I know that we're at the tail end of May and that this menu's appearance ends today... but as the last event of the Mrs' B-Day celebration, we were treated to dinner by the S's and since today is a holiday for both of us, the Mrs decided on Hiroshi's.
We started the evening with a round of Prosecco (for the Mrs') and Hugl Gruner Veltliner (for the guys). We then sampled the special of the evening, Mekajiki Sashimi taken from the belly with its higher fat content.
We also sampled the Sizzlin Hamachi Carpaccio (love that finely julienne ginger and truffled ponzu)

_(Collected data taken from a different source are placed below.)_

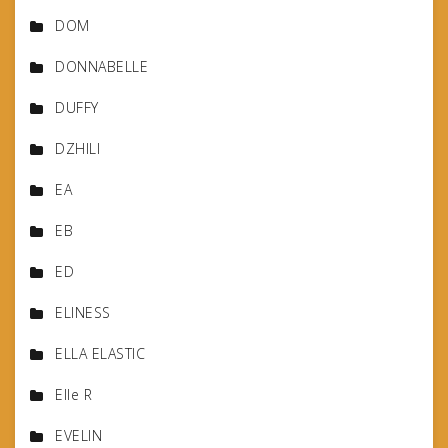
DOM
DONNABELLE
DUFFY
DZHILI
EA
EB
ED
ELINESS
ELLA ELASTIC
Elle R
EVELIN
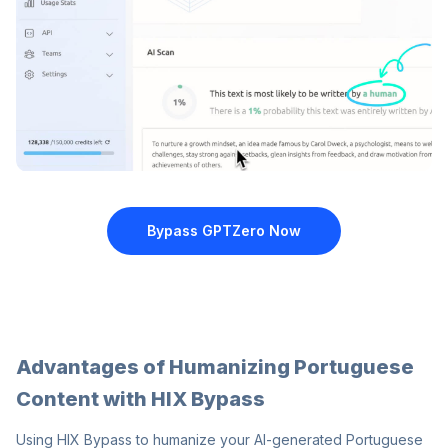
Bypass GPTZero
Now
Advantages of Humanizing Portuguese
Content with HIX Bypass
Using HIX Bypass to humanize your AI-generated Portuguese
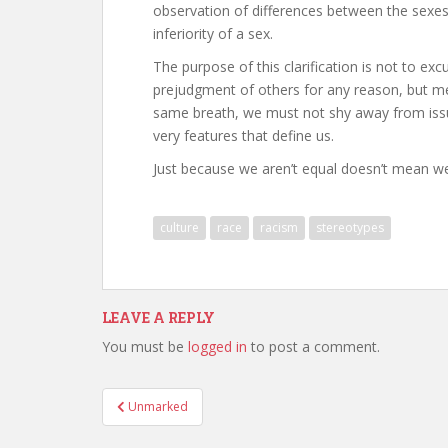
observation of differences between the sexes
inferiority of a sex.
The purpose of this clarification is not to ex
prejudgment of others for any reason, but me
same breath, we must not shy away from issu
very features that define us.
Just because we aren’t equal doesn’t mean we 
culture
race
racism
stereotypes
LEAVE A REPLY
You must be
logged in
to post a comment.
Post
Unmarked
navigation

We opted out of the wine pairings to order something outside of the box. Since most people immediately think of white wine with seafood, I decided on a red that could complement the meal. Something lighter in body with good acid. How about a bottle of 2007 Robert Chevillon Passetoutgrain? This wine is a blend of Pinot Noir and Gamay (Gamay was the original grape in Burgundy before it got the boot from Pinot Noir). I figured that the cream sauce in the shrimp, the foie gras essence in the ahi and the meatiness of the mekajiki would all stand up to the red wine without being overwhelmed by it.

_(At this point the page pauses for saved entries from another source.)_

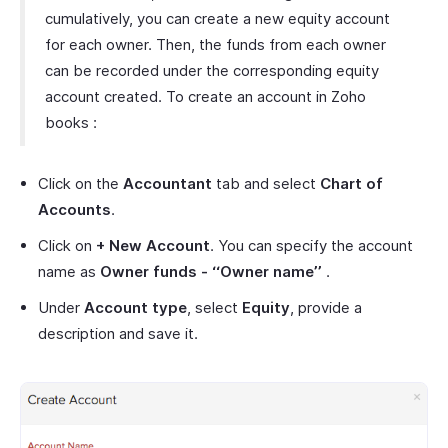
cumulatively, you can create a new equity account
for each owner. Then, the funds from each owner
can be recorded under the corresponding equity
account created. To create an account in Zoho
books :
Click on the
Accountant
tab and select
Chart of
Accounts
.
Click on
+ New Account
. You can specify the account
name as
Owner funds - ‘‘Owner name’’
.
Under
Account type
, select
Equity
, provide a
description and save it.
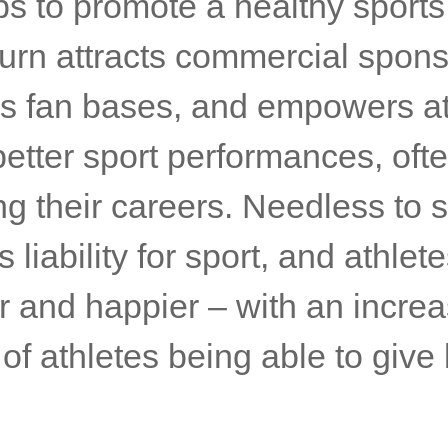
ps to promote a healthy sport
turn attracts commercial spons
s fan bases, and empowers at
better sport performances, oft
g their careers. Needless to s
 liability for sport, and athlete
r and happier – with an incre
f athletes being able to give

Hiroshi Eurasion Tapas offers monthly special dinners on Sundays and Mondays and the menu changes every month. For $35 they offer 3 courses plus dessert plus an additional $13.95 if you want the wine pairings. May's menu read like this:
Crispy Kauai Shrimp
choi sum, orzo & miso cream sauce
These crispy fried critters were great! (I enjoyed the heads more than the tails) with the orzo soaking the cream sauce (tasted like there was a touch of Parmigiano in the sauce).
Pepper Seared Ahi
Asian succotash with foie gras ponzu demi sauce and pasta
I always love a good tataki (outer seared) ahi and this one didn't disappoint with the truffle foie gras scented sauce on soba though it does take a while to pick-up every morsel of the succotash with your hashi (chopsticks).
Panko Seared Mekajiki
roasted shiitake mushrooms, zucchini, Hau'ula tomato concasse,
thyme, Thai basil & roasted garlic soy butter
The dish also included shiitake and zucchini with a mini musubi mixed with tsukemono. A nice texture contrast to the mekajiki sashimi we sampled before dinner.
Banana Mousse
caramel sauce & dolce de leche ice cream
Though I love banana desserts, the dulce de leche (caramelized milk) ice cream was the star (I also love caramel flavored desserts). I originally intended on having an after dinner cocktail with D but the richness of the dessert had me down for the count.